Kendi adına bağımsız çalışanlar ile yardımcı aile efradı dediğimiz kadın ve çocuklar kırsalda çalışanların büyük bir kısmını oluşturuyor.

İş kanununa göre tarımda çalışanlar işçi olarak kabul edilmiyor 4857 sayılı kanuna göre Tarımda işçi statüsünde olabilmek için en az 50 kişi olması gerekiyor. TÜİK işgücü istatistiklerine (2022) göre, Türkiye’de istihdam edilen nüfusun %15,8'i tarım sektöründe çalışmaktadır. Toplam kayıtlı 4 milyon 866 bin kişi tarım sektöründe istihdam edilmiştir. Tarımda yaklaşık 4,5-5 milyon işi var ama yoklar. Gerçi 2012 yılında yürürlüğe giren 6331 sayılı is sağlığı ve güvenliği kanununa göre çalışan herkes iş sağlığı ve güvenliği kanununa muhataptır. Bundan da önemlisi çalışanlar kayıtışı çalışıyor. Yani kaçak çalıştırılıyor. Hiçbir sosyal hakkı yok. İşte bundan dolayı da kimse çalışmak istemiyor, çalışanlar da mecburiyetten dolayı çalışıyor. Bu insanlar ilk fırsatta da şehirde sosyal güvenceli bir işe giriyor.
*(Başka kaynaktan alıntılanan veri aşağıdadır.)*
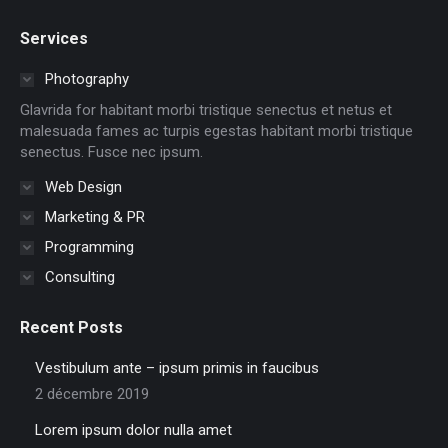
page
page
page
page
page
page
Services
opens
opens
opens
opens
opens
opens
in
in
in
in
in
in
Photography
new
new
new
new
new
new
Glavrida for habitant morbi tristique senectus et netus et
window
window
window
window
window
window
malesuada fames ac turpis egestas habitant morbi tristique
senectus. Fusce nec ipsum.
Web Design
Marketing & PR
Programming
Consulting
Recent Posts
Vestibulum ante – ipsum primis in faucibus
2 décembre 2019
Lorem ipsum dolor nulla amet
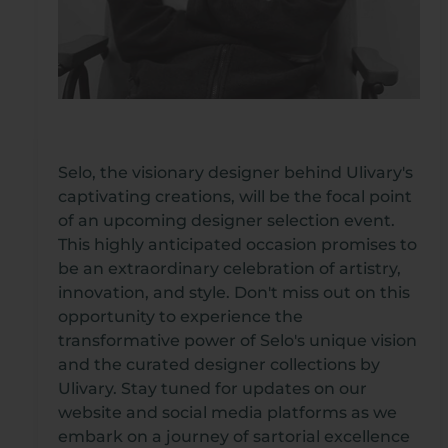
Selo, the visionary designer behind Ulivary's
captivating creations, will be the focal point
of an upcoming designer selection event.
This highly anticipated occasion promises to
be an extraordinary celebration of artistry,
innovation, and style. Don't miss out on this
opportunity to experience the
transformative power of Selo's unique vision
and the curated designer collections by
Ulivary. Stay tuned for updates on our
website and social media platforms as we
embark on a journey of sartorial excellence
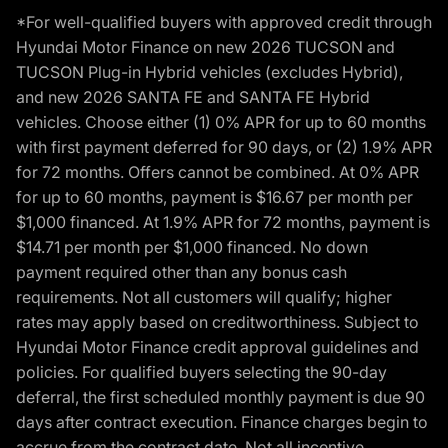
*For well-qualified buyers with approved credit through
Hyundai Motor Finance on new 2026 TUCSON and
TUCSON Plug-in Hybrid vehicles (excludes Hybrid),
and new 2026 SANTA FE and SANTA FE Hybrid
vehicles. Choose either (1) 0% APR for up to 60 months
with first payment deferred for 90 days, or (2) 1.9% APR
for 72 months. Offers cannot be combined. At 0% APR
for up to 60 months, payment is $16.67 per month per
$1,000 financed. At 1.9% APR for 72 months, payment is
$14.71 per month per $1,000 financed. No down
payment required other than any bonus cash
requirements. Not all customers will qualify; higher
rates may apply based on creditworthiness. Subject to
Hyundai Motor Finance credit approval guidelines and
policies. For qualified buyers selecting the 90-day
deferral, the first scheduled monthly payment is due 90
days after contract execution. Finance charges begin to
accrue from the contract date. Not all incentive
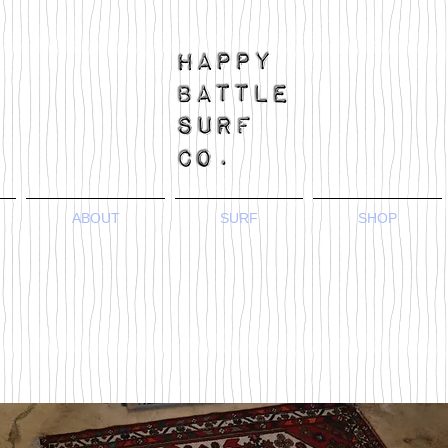
ABOUT
SURF
SHOP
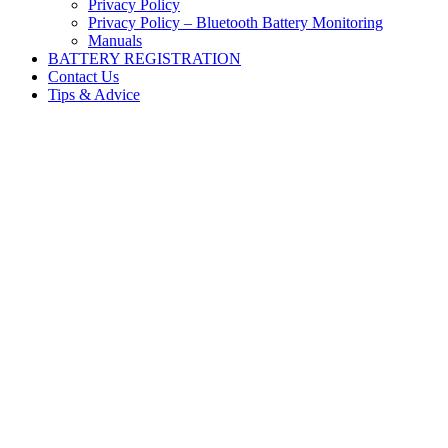
Privacy Policy
Privacy Policy – Bluetooth Battery Monitoring
Manuals
BATTERY REGISTRATION
Contact Us
Tips & Advice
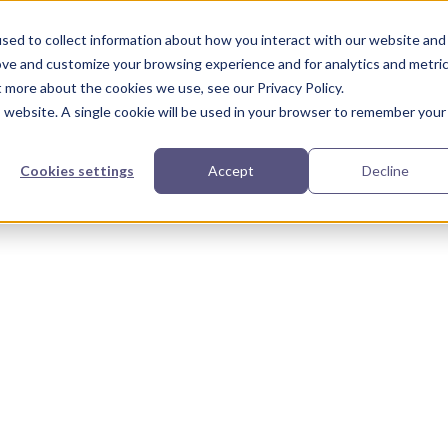
urces
Partners
Our Story
sed to collect information about how you interact with our website and
ove and customize your browsing experience and for analytics and metri
t more about the cookies we use, see our Privacy Policy.
is website. A single cookie will be used in your browser to remember your
Cookies settings
Accept
Decline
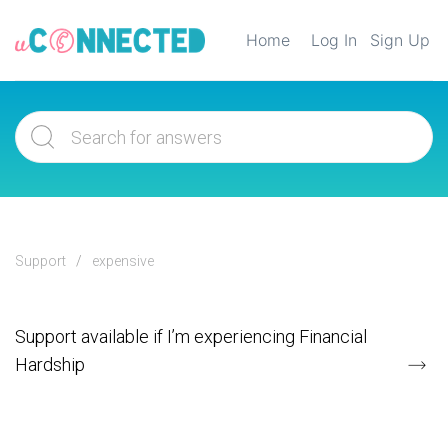
Home
Log In
Sign Up
Support
expensive
Support available if I’m experiencing Financial
Hardship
Tarımda çalışan işçilerin sorunlarını herkes ezbere biliyor. İşçilerin memleketlerinden çalışacakları yerlere taşınması, çalıştıkları yerlerde barınak, içme suyu, atıklar, çevresel problemler, sağlık ve eğitim… vs bir çok problemleri var.

Mevsimlik tarım işçisi, tarımsal işgücü ihtiyacının en yoğun olduğu ekim, dikim, sulama, hasat gibi dönemlerde genellikle bir bölgeden başka bir bölgeye giden aynı işletmede yıl içerisinde belirli süre çalışan işçilerdir.
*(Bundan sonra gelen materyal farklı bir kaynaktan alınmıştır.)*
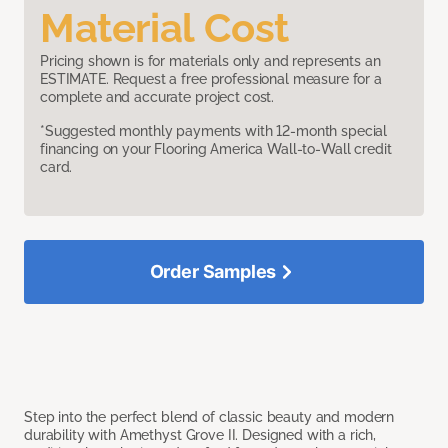
Material Cost
Pricing shown is for materials only and represents an
ESTIMATE. Request a free professional measure for a
complete and accurate project cost.
*Suggested monthly payments with 12-month special
financing on your Flooring America Wall-to-Wall credit
card.
Order Samples
Step into the perfect blend of classic beauty and modern
durability with Amethyst Grove II. Designed with a rich,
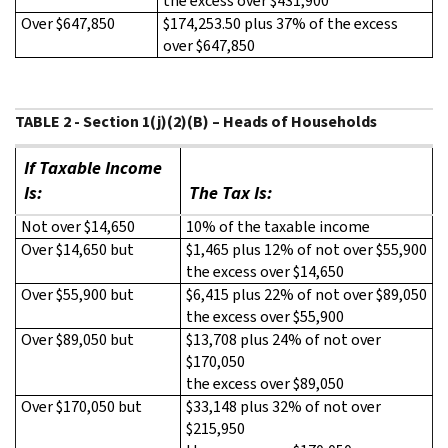
the excess over $431,900
Over $647,850
$174,253.50 plus 37% of the excess
over $647,850
TABLE 2 - Section 1(j)(2)(B) – Heads of Households
If Taxable Income
Is:
The Tax Is:
Not over $14,650
10% of the taxable income
Over $14,650 but
$1,465 plus 12% of not over $55,900
the excess over $14,650
Over $55,900 but
$6,415 plus 22% of not over $89,050
the excess over $55,900
Over $89,050 but
$13,708 plus 24% of not over
$170,050
the excess over $89,050
Over $170,050 but
$33,148 plus 32% of not over
$215,950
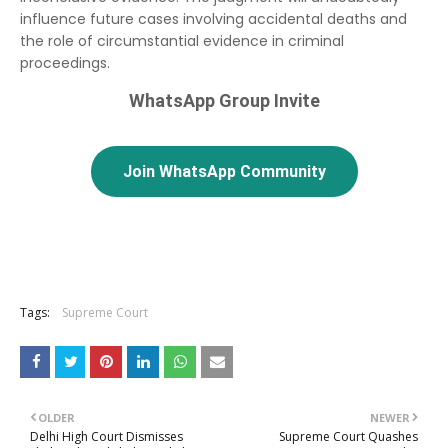
influence future cases involving accidental deaths and
the role of circumstantial evidence in criminal
proceedings.
WhatsApp Group Invite
Join WhatsApp Community
Tags:
Supreme Court
OLDER
NEWER
Delhi High Court Dismisses
Supreme Court Quashes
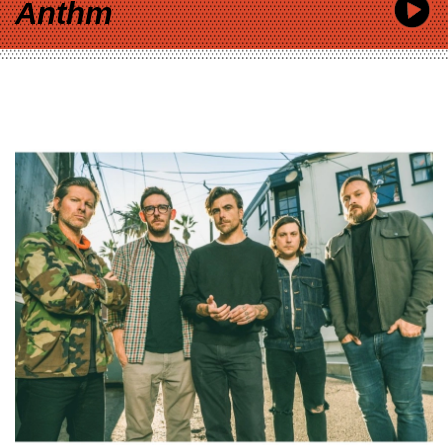
Anthm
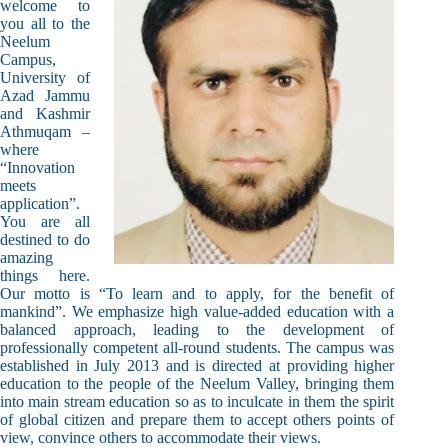
welcome to
you all to the
Neelum
Campus,
University of
Azad Jammu
and Kashmir
Athmuqam –
where
“Innovation
meets
application”.
You are all
destined to do
amazing
things here.
Our motto is “To learn and to apply, for the benefit of
mankind”. We emphasize high value-added education with a
balanced approach, leading to the development of
professionally competent all-round students. The campus was
established in July 2013 and is directed at providing higher
education to the people of the Neelum Valley, bringing them
into main stream education so as to inculcate in them the spirit
of global citizen and prepare them to accept others points of
view, convince others to accommodate their views.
 Mevsimlik tarım işçileri, yoksul ve işsiz kesimlerin ekmek parası kazanmak için yılın her bahar döneminden güz döneminin başlangıcına kadar ülkede sürekli farklı tarım ürünlerinin hasadını gerçekleştirmek için şehir şehir gezen, emek harcayan ve sıklıkla emeğinin karşılığını alamayan bir işçi kesimidir. Sayıları 1 milyon civarındadır.

Kırsalda çalışma faaliyetinin bir zaman dilimi gerektirmesi bu kesimde daha çok mevsimlik çalışmaya sebep olmaktadır. Bundan dolayı tarım işçilerinin çalışmalarında süreklilik ve istikrar yoktur. Çoğunlukla yılın bir kısmında çalışır bir kısmında işsiz gezerler. Çalışma süreleri bağlı olarak kazandıkları gelir de istikrarsız ve düşüktür.

Tarımda işverenin işçiyi bizzat kendinin bulabilmesi ancak yöre içindelerse mümkün olmaktadır. Mevsimlik işçilerde genellikle yörelere göre   farklı isimlendirmelerle alan dayıbaşı denen bir aracı ile sağlanmaktadır. Normalde olması gereken iş veren ile işçiyi buluşturan.

Türkiye iş ve işçi bulma kurumu vasıtası ile bu işlerin yapılmasıdır. İş arayan İŞKUR’a bildirecek, işçi arayanda kurumdan iş arayanlara ulaşıp o işçilere iş verecek. Ama pratikte bu pek mümkün olmuyor meydan tabiri caizse aracılara kalıyor.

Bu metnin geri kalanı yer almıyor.